§ How to complete this task
Wherever the string "Sternsinger" appears in the entries below, return the line that holds it.

Data for analysis Block Start

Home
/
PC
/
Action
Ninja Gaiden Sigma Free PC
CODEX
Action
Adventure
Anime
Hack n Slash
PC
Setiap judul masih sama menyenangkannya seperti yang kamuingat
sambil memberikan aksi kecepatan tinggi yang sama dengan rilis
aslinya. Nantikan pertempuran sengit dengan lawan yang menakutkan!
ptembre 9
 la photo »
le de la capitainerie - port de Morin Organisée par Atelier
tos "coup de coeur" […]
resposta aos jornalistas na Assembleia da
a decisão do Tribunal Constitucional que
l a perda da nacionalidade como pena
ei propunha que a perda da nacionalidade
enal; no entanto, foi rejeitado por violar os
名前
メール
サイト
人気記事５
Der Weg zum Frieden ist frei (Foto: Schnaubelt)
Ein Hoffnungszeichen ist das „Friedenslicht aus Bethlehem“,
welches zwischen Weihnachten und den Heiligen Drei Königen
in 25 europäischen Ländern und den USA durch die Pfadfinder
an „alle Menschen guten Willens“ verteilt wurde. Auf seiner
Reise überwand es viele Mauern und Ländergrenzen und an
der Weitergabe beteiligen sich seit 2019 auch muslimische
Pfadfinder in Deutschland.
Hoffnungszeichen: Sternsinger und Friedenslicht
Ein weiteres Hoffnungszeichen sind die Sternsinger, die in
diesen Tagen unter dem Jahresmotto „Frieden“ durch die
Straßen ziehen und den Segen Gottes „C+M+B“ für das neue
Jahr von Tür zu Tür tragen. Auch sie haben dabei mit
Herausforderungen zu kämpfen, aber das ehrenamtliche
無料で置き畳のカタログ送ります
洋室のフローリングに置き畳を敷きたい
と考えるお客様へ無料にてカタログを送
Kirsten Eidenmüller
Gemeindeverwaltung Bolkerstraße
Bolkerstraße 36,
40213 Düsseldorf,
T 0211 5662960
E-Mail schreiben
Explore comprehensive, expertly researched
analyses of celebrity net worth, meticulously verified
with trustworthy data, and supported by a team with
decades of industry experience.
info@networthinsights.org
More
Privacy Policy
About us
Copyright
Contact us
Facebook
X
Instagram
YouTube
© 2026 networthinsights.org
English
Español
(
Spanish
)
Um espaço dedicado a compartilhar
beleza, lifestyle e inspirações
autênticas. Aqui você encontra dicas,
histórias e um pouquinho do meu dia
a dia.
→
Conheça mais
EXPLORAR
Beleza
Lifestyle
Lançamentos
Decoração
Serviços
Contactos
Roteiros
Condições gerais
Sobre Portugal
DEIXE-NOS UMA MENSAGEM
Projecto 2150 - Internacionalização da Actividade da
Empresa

Data for analysis Block End
Data for analysis Block Start

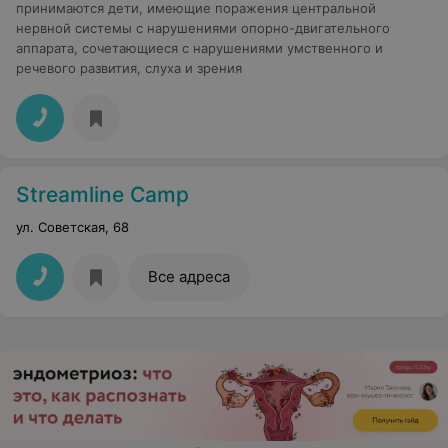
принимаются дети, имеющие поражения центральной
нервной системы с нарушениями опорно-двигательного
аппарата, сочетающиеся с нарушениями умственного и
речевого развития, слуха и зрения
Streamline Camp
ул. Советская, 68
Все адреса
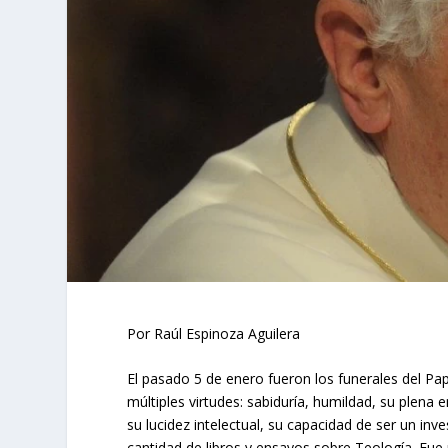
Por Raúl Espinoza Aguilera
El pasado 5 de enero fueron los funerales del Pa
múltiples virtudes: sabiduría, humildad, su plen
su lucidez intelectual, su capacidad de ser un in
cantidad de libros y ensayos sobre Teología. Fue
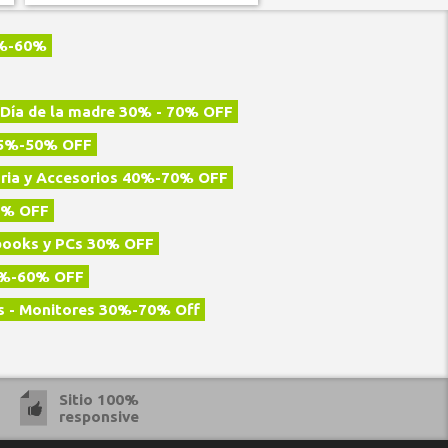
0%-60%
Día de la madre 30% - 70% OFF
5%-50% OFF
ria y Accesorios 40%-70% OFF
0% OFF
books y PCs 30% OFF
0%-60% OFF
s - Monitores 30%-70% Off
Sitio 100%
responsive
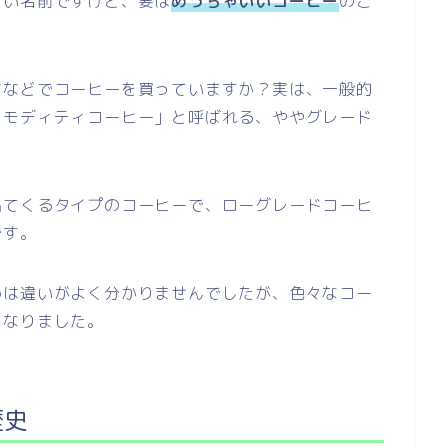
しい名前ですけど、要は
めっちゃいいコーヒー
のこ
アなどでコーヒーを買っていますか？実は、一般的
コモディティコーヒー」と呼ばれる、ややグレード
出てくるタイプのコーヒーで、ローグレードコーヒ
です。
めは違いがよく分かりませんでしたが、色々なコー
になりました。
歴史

Data for analysis Block End

§ Answer
Hoffnungszeichen: Sternsinger und Friedenslicht
Ein weiteres Hoffnungszeichen sind die Sternsinger, die in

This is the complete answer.